I must hand it to Kevin O’Brien that I had never thought of the story of Judah and Tamar, and yet it is well thought.  Further, the play is one of many with the parable of the Prodigal Son in the background, including the contemporary tragedy of King Lear.  I would add that, considering the play as a whole, there are two basically Catholic themes associated with the heroine.  The first is that of miracle worker, reflecting the contemporary controversy over certain miracles worked through the intercession of Our Lady at her two shrines in Brabant of Montaigu and Halle, as witnessed in 1604 by the humanist Justus Lipsius, and opposed b
y the Anglicans who typically maintained that “the age of miracles had ceased”.  The second is that of pilgrim to the shrine of St James at Compostela, for which reason she is named Helena—not from Helen of Troy, but from St Helena the mother of Constantine, the pattern of all medieval pilgrims, who went on the first pilgrimage in search of the True Cross.  Only in her adventures I fail to see anything of the search for the Holy Grail.

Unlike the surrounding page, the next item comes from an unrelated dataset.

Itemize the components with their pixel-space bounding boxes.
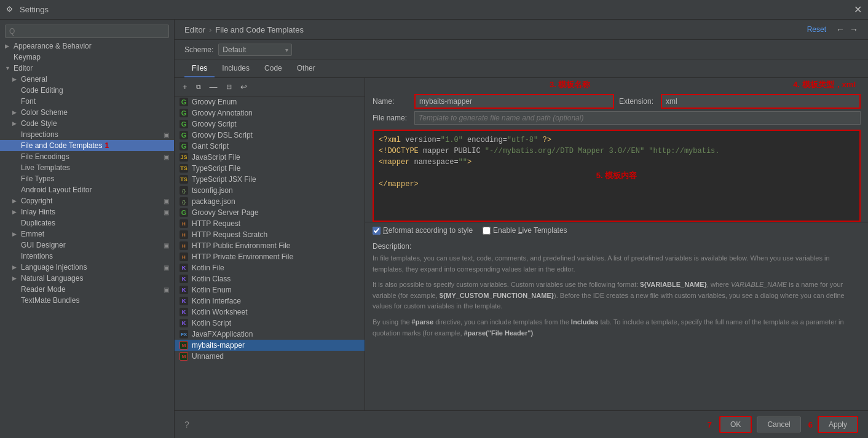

As for Bertram reflecting “the new blood at the court of Elizabeth in Shakespeare’s day”, I believe this can be pin-pointed with more accuracy on Shakespeare’s former patron, the young and wilful Earl of Southampton, whom his friend the Earl of Essex had made Master of the Horse on his ill-fated Irish expedition.  At the time of this play, the earl had been released from imprisonment in the Tower by a grateful James I, but he was soon to recant his former profession of Catholicism.

On A Man For All Seasons

To say that the Oath of Supremacy of 1534 “disparaged the power of the Pope” is putting it mildly!  It curtly rejected the authority of the Pope in England.

It might also be noted that in the original play, as distinct from the movie, there is the character of the Common Man, as a kind of Prologue.  He comes forward at the end of Part I, with the distinctly uncomfortable remark (for any devout Anglican) that “Now you see how the Church of England came to be established.”  I myself was watching a performance of the play, seated between two such devout Anglicans, the director of the British Council and his deputy, and I could sense them squirming in their seats. No doubt this was very unecumenical—it took place (as far as I remember) in 1962-63.  And no doubt Fr Nichols would refrain from applause.

On Liturgical Reform

I whole-heartedly concur with everything said against Mgr Bugnini, whom I have always regarded as the evil genius behind the liturgical changes after Vatican II, but I would add that Pope Paul VI is also partly to blame for having trusted him as he did.